The Genome Access Course is open to all on a first-come, first-served registration system. It is most beneficial for bench scientists transitioning into projects that require intensive analysis or integration of large data sets. The course will introduce you to publicly available resources, and it will also help you develop a vocabulary that can be used to collaborate with computational scientists.
If you already have significant programming or data analysis experience, TGAC is not appropriate for you. For more detailed curriculum on methods used in computational biology, please see the Computational Genomics course. Students interested in the practical aspects of software development are encouraged to apply to the course on Programming for Biology. Students who would like in-depth training in the analysis of next-generation sequencing data (e.g., genome assembly and annotation, SNP calling, and the detection of structural variants) may be interested in the course on Advanced Sequencing Technologies. Finally, please see the course on Statistical Methods of Genome Scale Data if you would like training in the statistical analysis of high-throughput genomics data.
Major support is provided by the Helmsley Charitable Trust.
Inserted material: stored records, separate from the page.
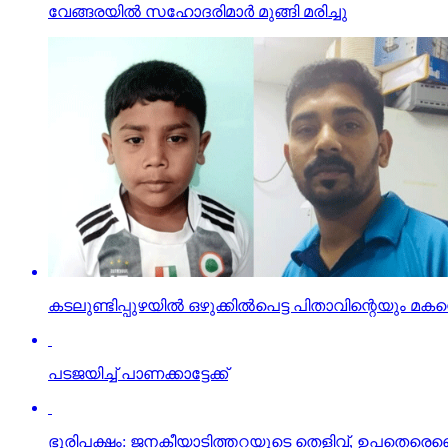
വേങ്ങരയില്‍ സഹോദരിമാര്‍ മുങ്ങി മരിച്ചു
കടലുണ്ടിപ്പുഴയില്‍ ഒഴുക്കില്‍പെട്ട പിതാവിന്റെയും മ
പടജയിച്ച് പാണക്കാട്ടേക്ക്
ഭൂരിപക്ഷം: ജനകീയാടിത്തറയുടെ തെളിവ്, ഉപതെരെഞ്ഞെ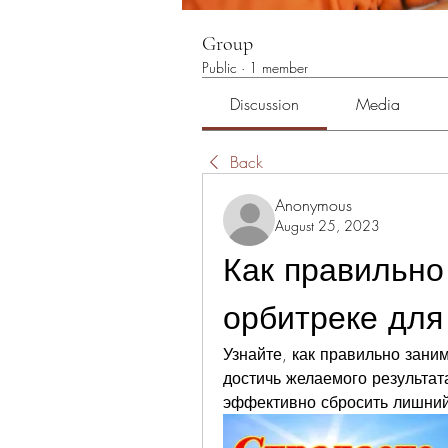
Group
Public
·
1 member
Discussion
Media
Back
Anonymous
August 25, 2023
Как правильно 
орбитреке для
Узнайте, как правильно заним
достичь желаемого результат
эффективно сбросить лишний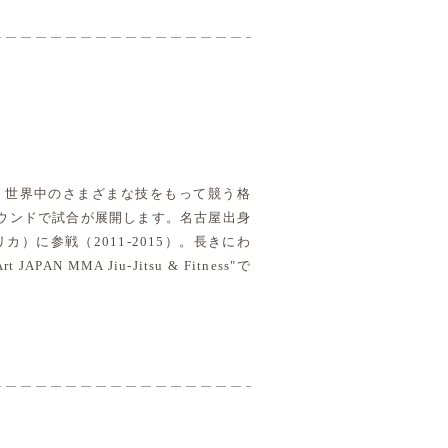
技など、世界中のさまざまな技をもって競う格
ウンドで試合が展開します。名古屋出身
）に参戦（2011-2015）。長きにわ
MA Jiu-Jitsu & Fitness"で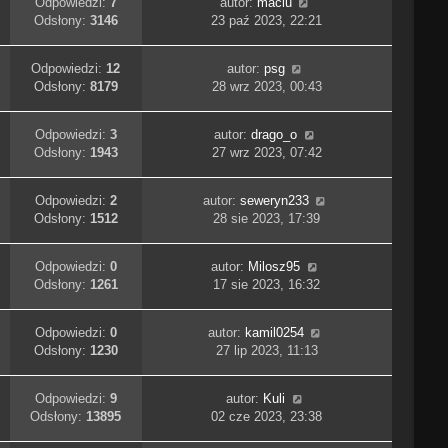
Odpowiedzi:
7
autor:
maciu
Odsłony:
3146
23 paź 2023, 22:21
Odpowiedzi:
12
autor:
psg
Odsłony:
8179
28 wrz 2023, 00:43
Odpowiedzi:
3
autor:
drago_o
Odsłony:
1943
27 wrz 2023, 07:42
Odpowiedzi:
2
autor:
seweryn233
Odsłony:
1512
28 sie 2023, 17:39
Odpowiedzi:
0
autor:
Milosz95
Odsłony:
1261
17 sie 2023, 16:32
Odpowiedzi:
0
autor:
kamil0254
Odsłony:
1230
27 lip 2023, 11:13
Odpowiedzi:
9
autor:
Kuli
Odsłony:
13895
02 cze 2023, 23:38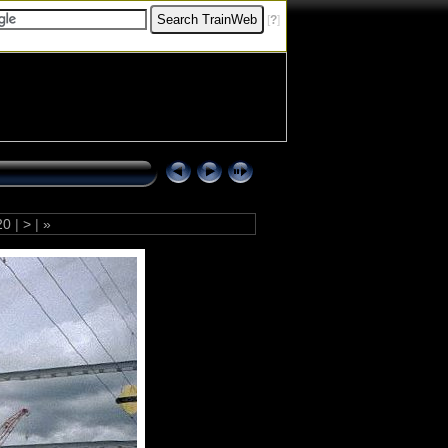
[
?
]
20
|
>
|
»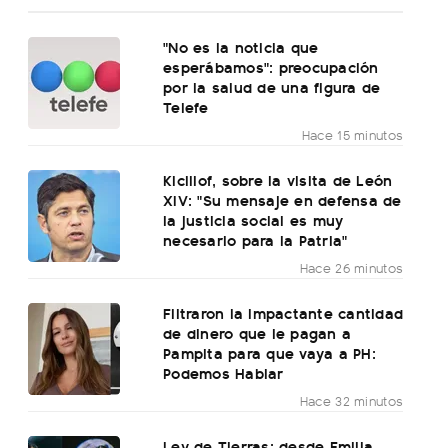
"No es la noticia que
esperábamos": preocupación
por la salud de una figura de
Telefe
Hace 15 minutos
Kicillof, sobre la visita de León
XIV: "Su mensaje en defensa de
la justicia social es muy
necesario para la Patria"
Hace 26 minutos
Filtraron la impactante cantidad
de dinero que le pagan a
Pampita para que vaya a PH:
Podemos Hablar
Hace 32 minutos
Ley de Tierras: desde Emilia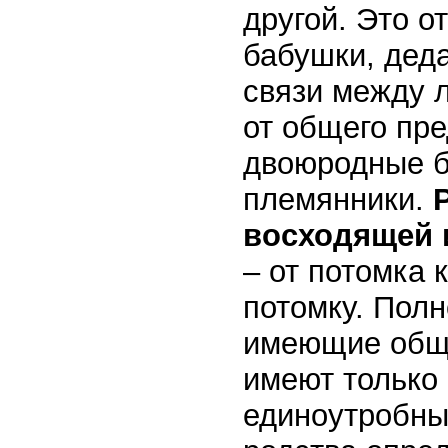
другой. Это о
бабушки, деда
связи между 
от общего пре
двоюродные бр
племянники.
восходящей 
– от потомка 
потомку. Полн
имеющие общ
имеют только 
единоутробные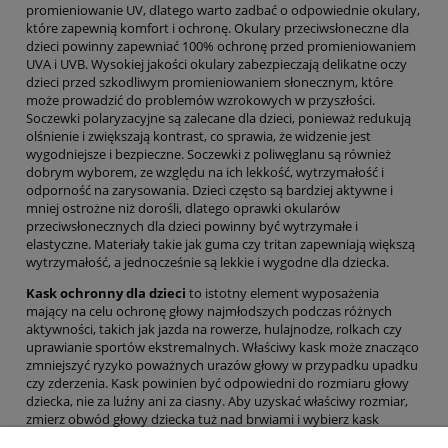
promieniowanie UV, dlatego warto zadbać o odpowiednie okulary,
które zapewnią komfort i ochronę. Okulary przeciwsłoneczne dla
dzieci powinny zapewniać 100% ochronę przed promieniowaniem
UVA i UVB. Wysokiej jakości okulary zabezpieczają delikatne oczy
dzieci przed szkodliwym promieniowaniem słonecznym, które
może prowadzić do problemów wzrokowych w przyszłości.
Soczewki polaryzacyjne są zalecane dla dzieci, ponieważ redukują
olśnienie i zwiększają kontrast, co sprawia, że widzenie jest
wygodniejsze i bezpieczne. Soczewki z poliwęglanu są również
dobrym wyborem, ze względu na ich lekkość, wytrzymałość i
odporność na zarysowania. Dzieci często są bardziej aktywne i
mniej ostrożne niż dorośli, dlatego oprawki okularów
przeciwsłonecznych dla dzieci powinny być wytrzymałe i
elastyczne. Materiały takie jak guma czy tritan zapewniają większą
wytrzymałość, a jednocześnie są lekkie i wygodne dla dziecka.
Kask ochronny dla dzieci
to istotny element wyposażenia
mający na celu ochronę głowy najmłodszych podczas różnych
aktywności, takich jak jazda na rowerze, hulajnodze, rolkach czy
uprawianie sportów ekstremalnych. Właściwy kask może znacząco
zmniejszyć ryzyko poważnych urazów głowy w przypadku upadku
czy zderzenia. Kask powinien być odpowiedni do rozmiaru głowy
dziecka, nie za luźny ani za ciasny. Aby uzyskać właściwy rozmiar,
zmierz obwód głowy dziecka tuż nad brwiami i wybierz kask
zgodnie z tabelą rozmiarów producenta. Kask powinien być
Limited financial aid is available; please apply in writing to Olivia Mulligan describing your need for financial support.
Academic Package (two nights of housing/Single Room/Private Bath): $1,185
Academic Package (two nights of housing/Single Room/Communal Bath): $1,135
Academic Package (two nights of housing/Double Occupancy): $1,060
Corporate Package (two nights of housing/Single Room/Private Bath): $1,880
Academic No-Housing Package: $875
Corporate No-Housing Package: $1,570
Extra nights at $285 per night including food
All packages cover registration, food, coffee breaks, and a reception. Transportation to and from Cold Spring Harbor is not included. Full payment is due three weeks prior to the course.